# Wait for Drunks and get Rewarded



## JTTwentySeven (Jul 13, 2017)

A little late on this post.

Last week, Thanksgiving Eve, aka the 2nd biggest drinking night of the year. Pulled up to this house in the woods, dude was waiting at the end. When he spoke, he obviously was drinking. He said he was waiting for his wife, tried calling her and no answer. After waiting 2 minutes on the side, he jumps in my car and asks if I can drive up towards the house. I did, he runs into the house to grab his wife who actually came out the front door as he ran through the back. She said "Oh we are just waiting on two more." There were no 2 others, it was just the husband (otherwise I would have called him to come back out).

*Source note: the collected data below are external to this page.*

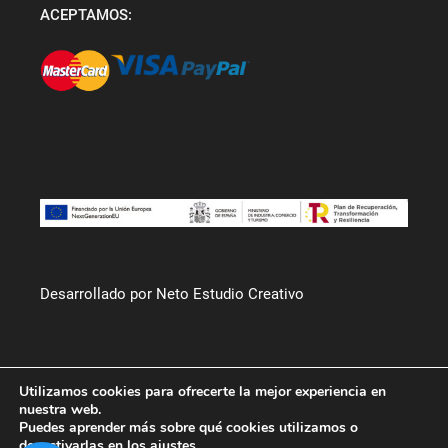
ACEPTAMOS:
Desarrollado por Neto Estudio Creativo
Utilizamos cookies para ofrecerte la mejor experiencia en
nuestra web.
Puedes aprender más sobre qué cookies utilizamos o
desactivarlas en los
ajustes
.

So after 5 minutes of waiting still, he finally comes out and we start heading to the bar. Wasn't far, literally it was a $6 ride for me. As annoyed as I was waiting, they ended up being hilarious people and were a joy to have in my car.

We pull up to the bar, he goes "do you prefer to be tipped in cash or on the app". Obviously I say cash. So the wife was in the front seat, shook my hand and gave me a $10 bill. The husband in the back goes "did you just tip him?" and she goes "No, just thanking him." Then the husband in the back goes "here you go" and hands me $15 bucks and then asked me if I wanted to drink with them.

$25 dollar tip, plus $6 fare. $7 minutes await, $5 minute ride. Not too bad. Definitely made my night. I'll wait for older drunk people over millennials any day. Older crowd tends to tip...and tip well.


----------